@Dosed,
Dosed wrote:
I think I disagree. Who are we to "be kind?" Who are we to think that the emotional distress we may cause is not worth the value of truth? Who are we to blind another person from reality?
There is quite a lot of social stability wrapped up in kindness. Saying truth should be paramount is nice for one who believes that truth has a higher moral value than kindness, however, it is not very practical given human behavior, psychology, and identity. Truth however is rarely subtle when contrasted with kindeness in a situation where one would naturally contrast them. It is also the rare person who would rather hear something true, which in the case of a kindeness contrast also implies unkind, about themselves than the kind lie.
One must remember the cognitive and cultural frame of the question asked. In the majority of cases where one would contrast truth and kindness the contrast is set up rhetorically, much like the standard greeting "how are you today?". Although the answer "fine" may be a bald faced lie, it is the expected response to the rhetorical question, rendering it not a lie because of the context of the cutlural fram and expectations of the conversation.
The same can be argued of a majority of situations where kindeness and truth can be contrasted in a conversation.
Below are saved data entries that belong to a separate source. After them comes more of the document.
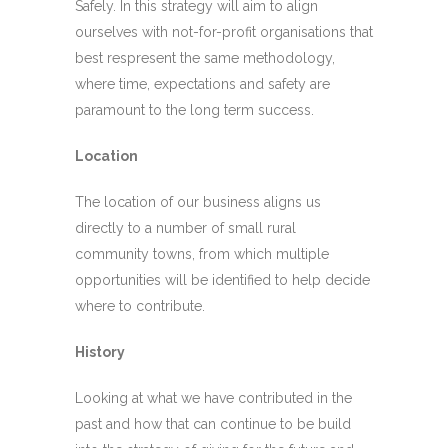
Safely. In this strategy will aim to align
ourselves with not-for-profit organisations that
best respresent the same methodology,
where time, expectations and safety are
paramount to the long term success.
Location
The location of our business aligns us
directly to a number of small rural
community towns, from which multiple
opportunities will be identified to help decide
where to contribute.
History
Looking at what we have contributed in the
past and how that can continue to be build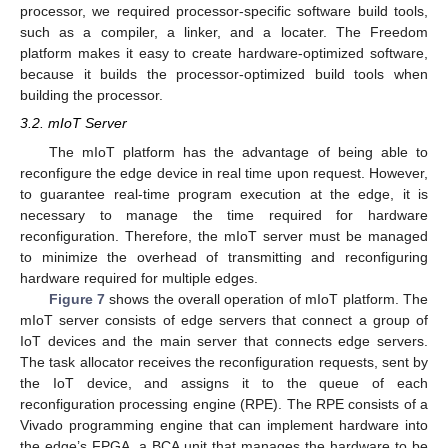
processor, we required processor-specific software build tools,
such as a compiler, a linker, and a locater. The Freedom
platform makes it easy to create hardware-optimized software,
because it builds the processor-optimized build tools when
building the processor.
3.2. mIoT Server
The mIoT platform has the advantage of being able to
reconfigure the edge device in real time upon request. However,
to guarantee real-time program execution at the edge, it is
necessary to manage the time required for hardware
reconfiguration. Therefore, the mIoT server must be managed
to minimize the overhead of transmitting and reconfiguring
hardware required for multiple edges.
Figure 7
shows the overall operation of mIoT platform. The
mIoT server consists of edge servers that connect a group of
IoT devices and the main server that connects edge servers.
The task allocator receives the reconfiguration requests, sent by
the IoT device, and assigns it to the queue of each
reconfiguration processing engine (RPE). The RPE consists of a
Vivado programming engine that can implement hardware into
the edge’s FPGA, a BCA unit that manages the hardware to be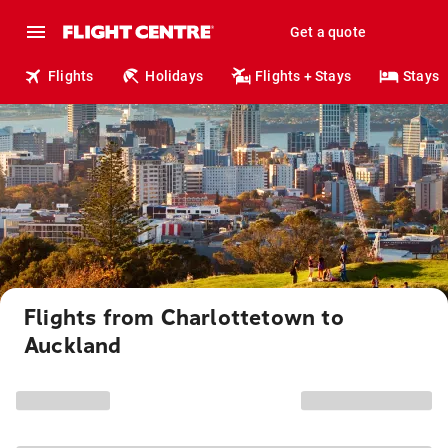
Get a quote
Flights
Holidays
Flights + Stays
Stays
Flights from Charlottetown to
Auckland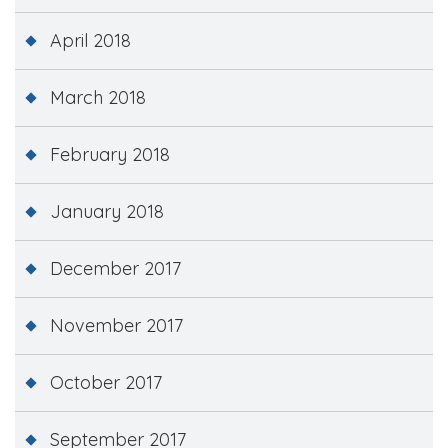
April 2018
March 2018
February 2018
January 2018
December 2017
November 2017
October 2017
September 2017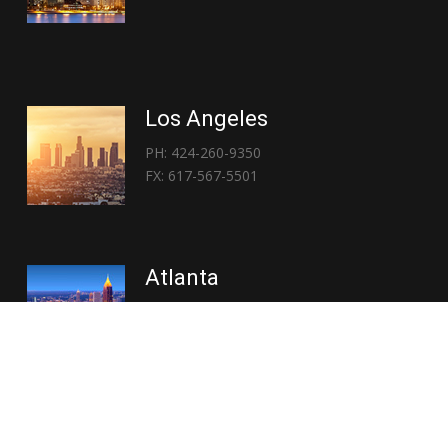
Los Angeles
PH: 424-260-9350
FX: 617-567-5501
Atlanta
PH: 404-767-3838
FX: 617-567-5501
Copyright © 2026 | Everglory Logistics : Brought to life by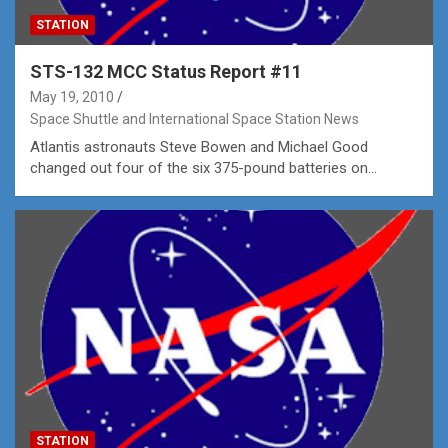
STATION
STS-132 MCC Status Report #11
May 19, 2010
Space Shuttle and International Space Station News
Atlantis astronauts Steve Bowen and Michael Good
changed out four of the six 375-pound batteries on…
STATION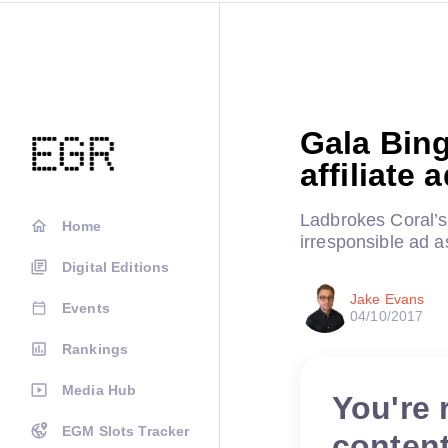
Gala Bin
affiliate 
Ladbrokes Coral’s
Home
irresponsible ad
Digital Editions
Jake Evans
Events
04/10/2017
Rankings
Media Hub
You're 
EGM Slots Tracker
conten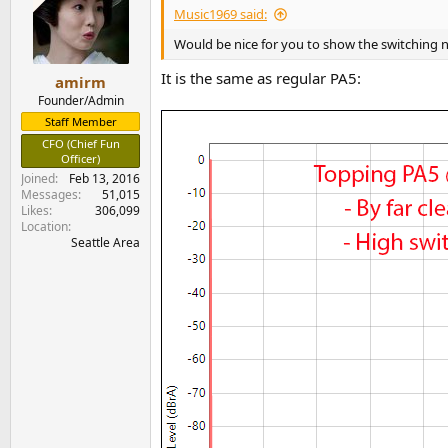
Any
donations
are much appreciated using
:
i
Music1969 said:
o
n
Would be nice for you to show the switching n
s
:
It is the same as regular PA5:
amirm
Founder/Admin
Staff Member
CFO (Chief Fun
Officer)
Joined
Feb 13, 2016
Messages
51,015
Likes
306,099
Location
Seattle Area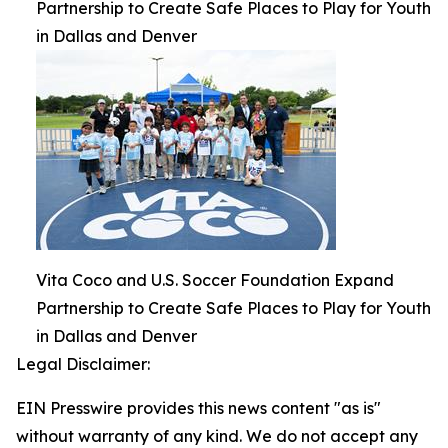
Partnership to Create Safe Places to Play for Youth
in Dallas and Denver
Vita Coco and U.S. Soccer Foundation Expand
Partnership to Create Safe Places to Play for Youth
in Dallas and Denver
Legal Disclaimer:
EIN Presswire provides this news content "as is"
without warranty of any kind. We do not accept any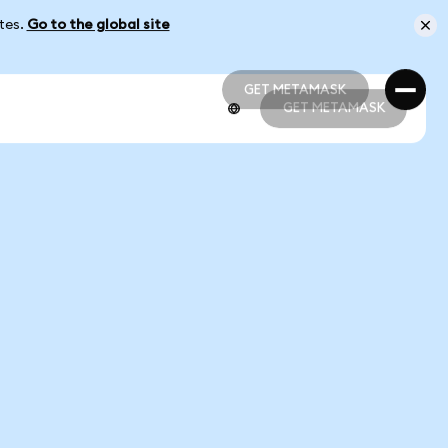
ates.
Go to the global site
GET METAMASK
GET METAMASK
GET METAMASK
GET METAMASK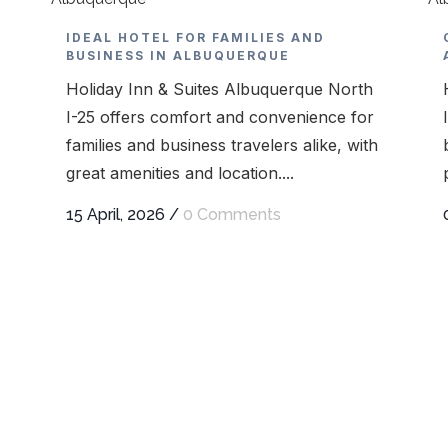
IDEAL HOTEL FOR FAMILIES AND
BUSINESS IN ALBUQUERQUE
Holiday Inn & Suites Albuquerque North
I-25 offers comfort and convenience for
families and business travelers alike, with
great amenities and location....
15 April, 2026
/
0 Comments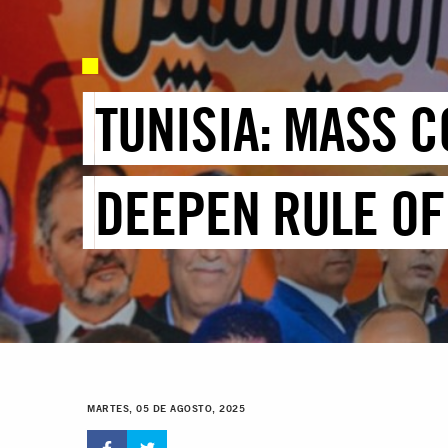
TUNISIA: MASS C
DEEPEN RULE OF
MARTES, 05 DE AGOSTO, 2025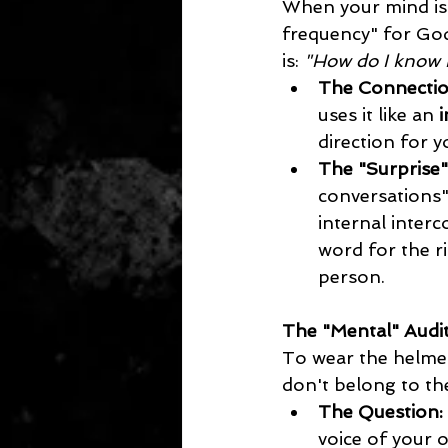
When your mind is 
frequency" for God’
is: 
"How do I know i
The Connectio
uses it like an 
i
direction for y
The "Surprise
conversations" 
internal interc
word for the r
person.
The "Mental" Audi
To wear the helmet 
don't belong to t
The Question:
voice of your o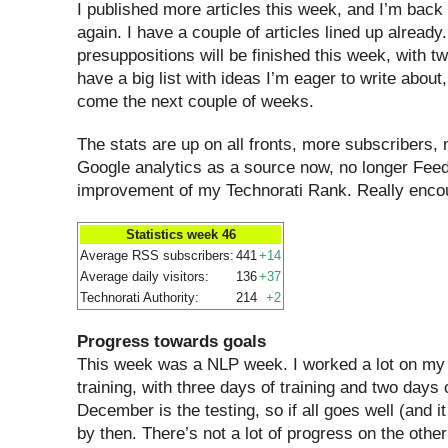
I published more articles this week, and I’m back
again. I have a couple of articles lined up alread
presuppositions will be finished this week, with t
have a big list with ideas I’m eager to write about
come the next couple of weeks.
The stats are up on all fronts, more subscribers, 
Google analytics as a source now, no longer Feed
improvement of my Technorati Rank. Really enco
Statistics week 46
Average RSS subscribers:
441
+14
Average daily visitors:
136
+37
Technorati Authority:
214
+2
Progress towards goals
This week was a NLP week. I worked a lot on my 
training, with three days of training and two days 
December is the testing, so if all goes well (and it w
by then. There’s not a lot of progress on the othe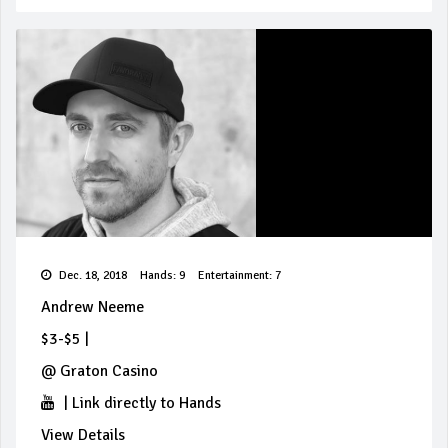
Dec. 18, 2018
Hands: 9
Entertainment: 7
Andrew Neeme
$3-$5
|
@
Graton Casino
|
Link directly to Hands
View Details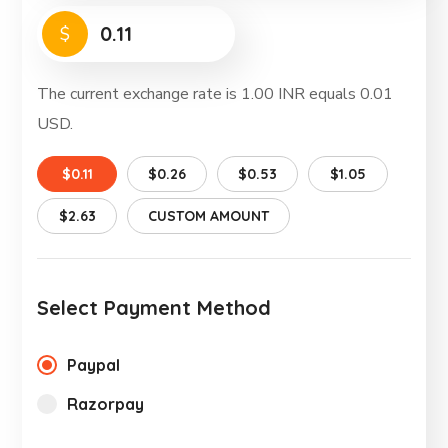
$
The current exchange rate is 1.00 INR equals 0.01
USD.
$0.11
$0.26
$0.53
$1.05
$2.63
CUSTOM AMOUNT
Select Payment Method
Paypal
Razorpay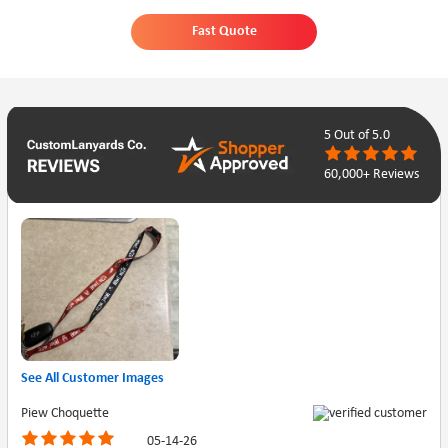
Fast Quote
5
Out of 5.0
60,000+ Reviews
See All Customer Images
Piew Choquette
05-14-26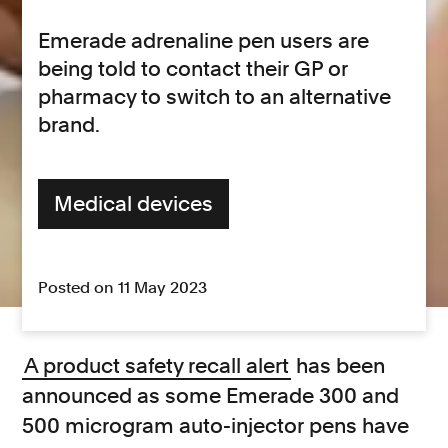
Emerade adrenaline pen users are
being told to contact their GP or
pharmacy to switch to an alternative
brand.
Medical devices
Posted on 11 May 2023
A product safety recall alert
has been
announced as some Emerade 300 and
500 microgram auto-injector pens have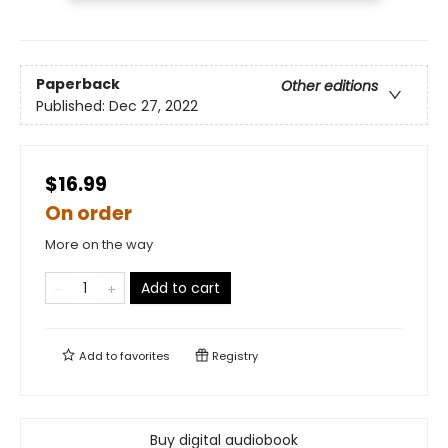
Paperback
Other editions
Published:
Dec 27, 2022
$16.99
On order
More on the way
Add to cart
Add to
favorites
Registry
Buy digital audiobook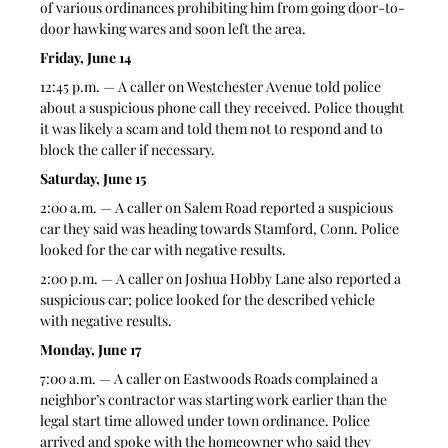
of various ordinances prohibiting him from going door-to-
door hawking wares and soon left the area.
Friday, June 14
12:45 p.m. — A caller on Westchester Avenue told police 
about a suspicious phone call they received. Police thought 
it was likely a scam and told them not to respond and to 
block the caller if necessary.
Saturday, June 15
2:00 a.m. — A caller on Salem Road reported a suspicious 
car they said was heading towards Stamford, Conn. Police 
looked for the car with negative results.
2:00 p.m. — A caller on Joshua Hobby Lane also reported a 
suspicious car; police looked for the described vehicle 
with negative results.
Monday, June 17
7:00 a.m. — A caller on Eastwoods Roads complained a 
neighbor’s contractor was starting work earlier than the 
legal start time allowed under town ordinance. Police 
arrived and spoke with the homeowner who said they 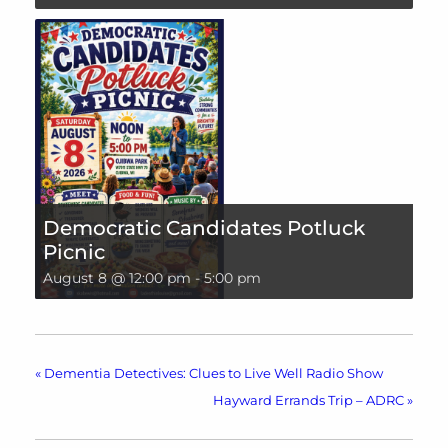
Democratic Candidates Potluck
Picnic
August 8 @ 12:00 pm
-
5:00 pm
«
Dementia Detectives: Clues to Live Well Radio Show
Hayward Errands Trip – ADRC
»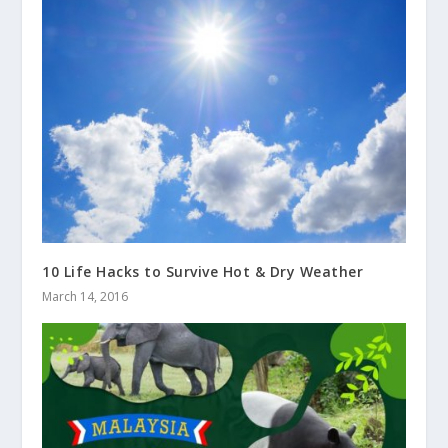
10 Life Hacks to Survive Hot & Dry Weather
March 14, 2016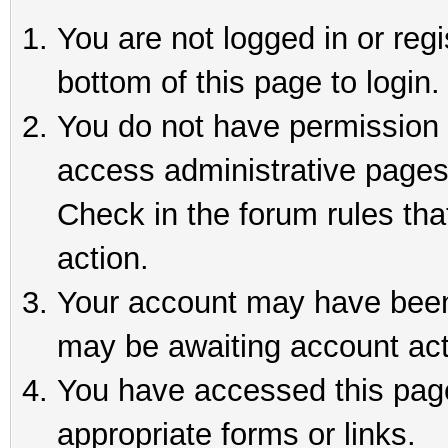
You are not logged in or reg
bottom of this page to login.
You do not have permission t
access administrative pages
Check in the forum rules tha
action.
Your account may have been 
may be awaiting account act
You have accessed this page 
appropriate forms or links.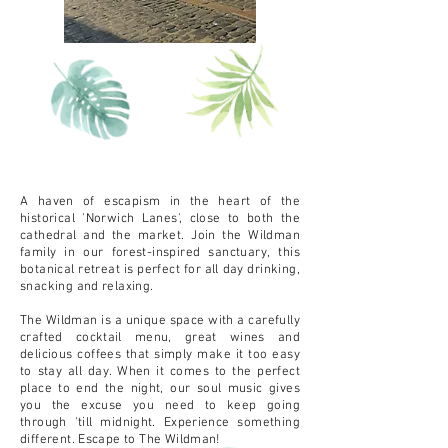
A haven of escapism in the heart of the
historical 'Norwich Lanes', close to both the
cathedral and the market. Join the Wildman
family in our forest-inspired sanctuary, this
botanical retreat is perfect for all day drinking,
snacking and relaxing.
The Wildman is a unique space with a carefully
crafted cocktail menu, great wines and
delicious coffees that simply make it too easy
to stay all day. When it comes to the perfect
place to end the night, our soul music gives
you the excuse you need to keep going
through 'till midnight. Experience something
different. Escape to The Wildman!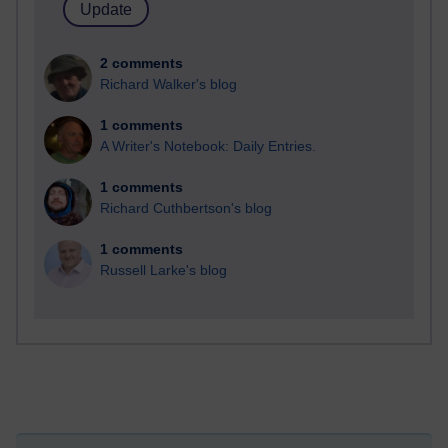
2 comments
Richard Walker's blog
1 comments
A Writer's Notebook: Daily Entries.
1 comments
Richard Cuthbertson's blog
1 comments
Russell Larke's blog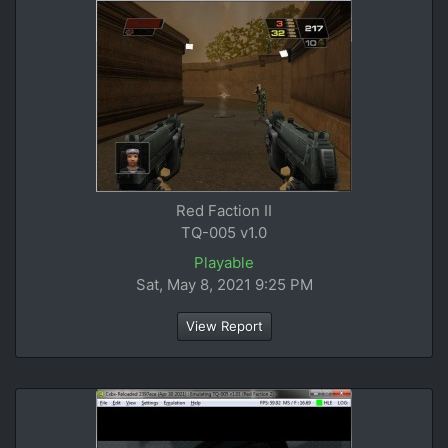
Red Faction II
TQ-005 v1.0
Playable
Sat, May 8, 2021 9:25 PM
View Report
The conversational norm is rhetorical, even when prefaced by, "tell me the truth". By setting the kindness/truth contrast up in a conversation one is automatically pulling a common rhetorical conversation schema/frame and it would take some real doing to alter that frame. the expected answer to a question that sets this frame up should be either outright kindness or at the very least a very softened version of the truth.
For an interesting analysis of the lie in standard conversation read
"The Definition of lie: an examination of the folk models underlying a semantic prototype", Eve E. Sweetser (pp. 43-67)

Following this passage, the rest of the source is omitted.